Trans woman wins over $1 million in discrimination suit against Oklahoma university

The Trump administration's anti-trans position allowed for a rare trial by jury.

CREDIT: iStock/Getty Images Plus/	AndreyPopov
CREDIT: iStock/Getty Images Plus/ AndreyPopov

In a rare jury trial, a transgender woman has been awarded $1,165,000 for discrimination when she was denied tenure at Southeastern Oklahoma State University (SOSU). Changes between the Obama and Trump administrations resulted in the unique outcome.

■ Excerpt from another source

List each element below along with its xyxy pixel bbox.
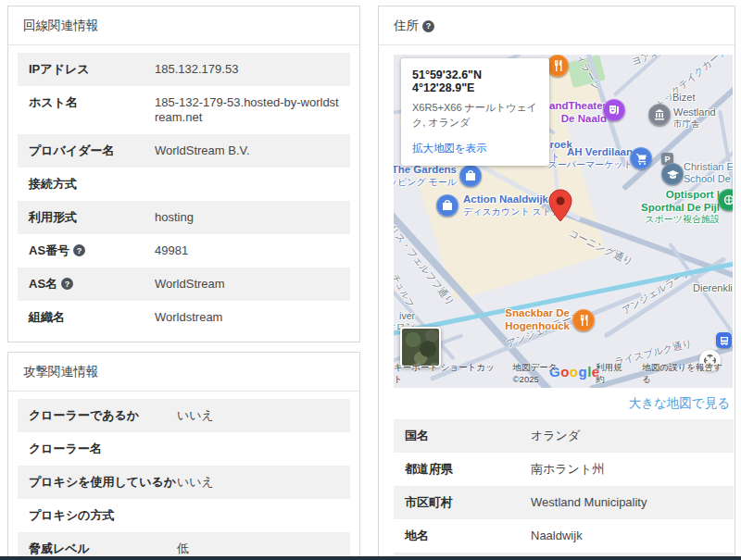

Rachel Tudor had begun teaching in the English department at SOSU in 2004, but had not yet transitioned. When she started presenting as a woman a few years later, a vice president reportedly asked a human resources employee whether she could be fired because her gender identity offended his religious beliefs. The department’s tenure review committee recommended her for tenure, but that vice president — along with a dean who repeatedly misgendered her to her face — reversed that recommendation without explanation and refused to meet with her so that she could appeal. They also ignored a unanimous ruling from the Faculty Appellate Committee that she should be allowed to reapply for tenure.

With support from the Equal Employment Opportunity Commission, Tudor sued in 2010, alleging discrimination under Title VII of the Civil Rights Act of 1964, which protects against discrimination on the basis of “sex.” In 2014, former Attorney General Eric Holder announced that the Department of Justice would recognize gender identity claims under that discrimination, and in 2015, the department filed its own suit against SOSU, which Tudor joined.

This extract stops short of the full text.